#### [Data provided]
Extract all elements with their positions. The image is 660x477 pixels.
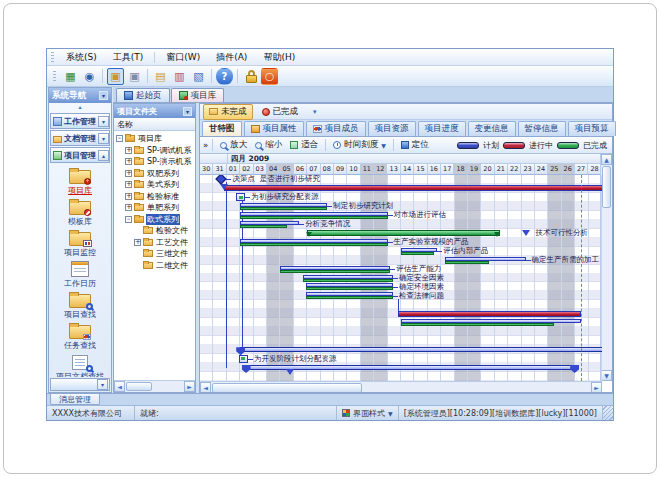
tab-项目预算[interactable]: 项目预算: [568, 121, 616, 136]
interface-style-button[interactable]: 界面样式 ▼: [337, 406, 399, 420]
gantt-chart-body[interactable]: 决策点 是否进行初步研究为初步研究分配资源制定初步研究计划对市场进行评估分析竞争…: [200, 175, 602, 381]
scroll-down-icon[interactable]: ▼: [601, 370, 612, 381]
sidebar-item-项目文档查找[interactable]: 项目文档查找: [49, 353, 111, 377]
scrollbar-thumb[interactable]: [126, 382, 152, 391]
tab-项目属性[interactable]: 项目属性: [244, 121, 304, 136]
milestone-box[interactable]: [236, 193, 245, 201]
filter-button-未完成[interactable]: 未完成: [203, 104, 253, 120]
scrollbar-thumb[interactable]: [602, 166, 611, 208]
locate-button[interactable]: 定位: [398, 138, 432, 152]
nav-collapsed-group[interactable]: ▾: [50, 378, 110, 391]
pin-icon[interactable]: ▾: [99, 91, 108, 100]
chevron-down-icon[interactable]: ▾: [97, 379, 108, 390]
tab-变更信息[interactable]: 变更信息: [468, 121, 516, 136]
nav-group-项目管理[interactable]: 项目管理▴: [50, 147, 110, 163]
filter-button-已完成[interactable]: 已完成: [256, 104, 305, 120]
task-bar[interactable]: [306, 292, 393, 299]
summary-completed-bar[interactable]: [307, 230, 500, 236]
tree-item-单肥系列[interactable]: +单肥系列: [114, 202, 195, 214]
sidebar-item-项目监控[interactable]: 项目监控: [49, 229, 111, 257]
zoom-in-button[interactable]: 放大: [217, 138, 250, 152]
summary-planned-bar[interactable]: [240, 347, 602, 352]
chevron-down-icon[interactable]: ▾: [98, 133, 109, 144]
task-bar[interactable]: [240, 239, 387, 246]
tree-item-双肥系列[interactable]: +双肥系列: [114, 168, 195, 180]
report-icon[interactable]: ▤: [152, 68, 169, 85]
scroll-up-icon[interactable]: ▲: [601, 154, 612, 165]
tab-项目进度[interactable]: 项目进度: [418, 121, 466, 136]
sidebar-item-项目库[interactable]: 项目库: [49, 167, 111, 195]
task-bar[interactable]: [280, 266, 390, 273]
sidebar-item-工作日历[interactable]: 工作日历: [49, 260, 111, 288]
menu-item[interactable]: 窗口(W): [158, 50, 208, 65]
expand-icon[interactable]: +: [125, 181, 132, 188]
globe-icon[interactable]: ◉: [81, 68, 98, 85]
tree-item-项目库[interactable]: –项目库: [114, 133, 195, 145]
nav-group-工作管理[interactable]: 工作管理▾: [50, 113, 110, 129]
scroll-left-icon[interactable]: ◄: [200, 382, 211, 392]
doc-tab-起始页[interactable]: 起始页: [116, 88, 170, 102]
milestone-triangle-icon[interactable]: [522, 230, 530, 236]
resize-grip[interactable]: [603, 406, 613, 420]
tree-item-美式系列[interactable]: +美式系列: [114, 179, 195, 191]
window-icon[interactable]: ▣: [126, 68, 143, 85]
help-icon[interactable]: ?: [216, 68, 233, 85]
lock-icon[interactable]: [242, 68, 259, 85]
tab-项目成员[interactable]: 项目成员: [306, 121, 366, 136]
chevron-down-icon[interactable]: ▾: [98, 116, 109, 127]
data-table-icon[interactable]: ▦: [62, 68, 79, 85]
expand-icon[interactable]: +: [125, 147, 132, 154]
tree-column-header[interactable]: 名称: [114, 118, 195, 131]
task-bar[interactable]: [240, 203, 327, 210]
filter-overflow-chevron-icon[interactable]: ▾: [313, 108, 317, 116]
nav-group-文档管理[interactable]: 文档管理▾: [50, 130, 110, 146]
tree-item-SP-调试机系[interactable]: +SP-调试机系: [114, 145, 195, 157]
menu-item[interactable]: 系统(S): [58, 50, 105, 65]
tree-item-欧式系列[interactable]: –欧式系列: [114, 214, 195, 226]
scrollbar-thumb[interactable]: [212, 383, 362, 392]
tree-item-二维文件[interactable]: 二维文件: [114, 260, 195, 272]
collapse-icon[interactable]: –: [116, 135, 123, 142]
expand-icon[interactable]: +: [125, 193, 132, 200]
tree-horizontal-scrollbar[interactable]: ◄ ►: [114, 380, 195, 392]
tab-项目资源[interactable]: 项目资源: [368, 121, 416, 136]
chart-report-icon[interactable]: ▥: [171, 68, 188, 85]
flag-report-icon[interactable]: ▧: [190, 68, 207, 85]
pin-icon[interactable]: ▾: [183, 107, 192, 116]
tree-item-工艺文件[interactable]: +工艺文件: [114, 237, 195, 249]
task-bar[interactable]: [401, 319, 581, 326]
menu-item[interactable]: 插件(A): [208, 50, 255, 65]
expand-icon[interactable]: +: [125, 158, 132, 165]
sidebar-item-任务查找[interactable]: 任务查找: [49, 322, 111, 350]
summary-planned-bar[interactable]: [246, 365, 576, 370]
task-bar[interactable]: [303, 275, 393, 282]
scroll-right-icon[interactable]: ►: [591, 382, 602, 392]
timescale-dropdown[interactable]: 时间刻度▼: [330, 138, 389, 152]
exit-icon[interactable]: ◯: [261, 68, 278, 85]
milestone-box[interactable]: [239, 355, 248, 363]
chevron-up-icon[interactable]: ▴: [98, 150, 109, 161]
tree-item-SP-演示机系[interactable]: +SP-演示机系: [114, 156, 195, 168]
task-bar[interactable]: [306, 283, 393, 290]
in-progress-bar[interactable]: [224, 185, 602, 191]
nav-scroll-up-icon[interactable]: ▴: [49, 103, 111, 112]
sidebar-item-模板库[interactable]: 模板库: [49, 198, 111, 226]
expand-icon[interactable]: +: [134, 239, 141, 246]
collapse-icon[interactable]: –: [125, 216, 132, 223]
zoom-out-button[interactable]: 缩小: [252, 138, 285, 152]
message-management-tab[interactable]: 消息管理: [50, 394, 100, 405]
tree-item-检验文件[interactable]: 检验文件: [114, 225, 195, 237]
sidebar-item-项目查找[interactable]: 项目查找: [49, 291, 111, 319]
in-progress-bar[interactable]: [398, 311, 580, 317]
task-bar[interactable]: [401, 248, 437, 255]
expand-icon[interactable]: +: [125, 204, 132, 211]
fit-button[interactable]: 适合: [287, 138, 321, 152]
project-window-icon[interactable]: ▣: [107, 68, 124, 85]
menu-item[interactable]: 工具(T): [105, 50, 152, 65]
toolbar-overflow-chevron[interactable]: »: [203, 140, 208, 150]
gantt-horizontal-scrollbar[interactable]: ◄ ►: [200, 381, 602, 392]
task-bar[interactable]: [445, 257, 525, 264]
scroll-left-icon[interactable]: ◄: [114, 381, 125, 392]
expand-icon[interactable]: +: [125, 170, 132, 177]
tree-item-检验标准[interactable]: +检验标准: [114, 191, 195, 203]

#### [Task goal]
Every line of the listing above that includes "summary" should be copied out.

#### [Task result]
summary-completed-bar[interactable]: [307, 230, 500, 236]
summary-planned-bar[interactable]: [240, 347, 602, 352]
summary-planned-bar[interactable]: [246, 365, 576, 370]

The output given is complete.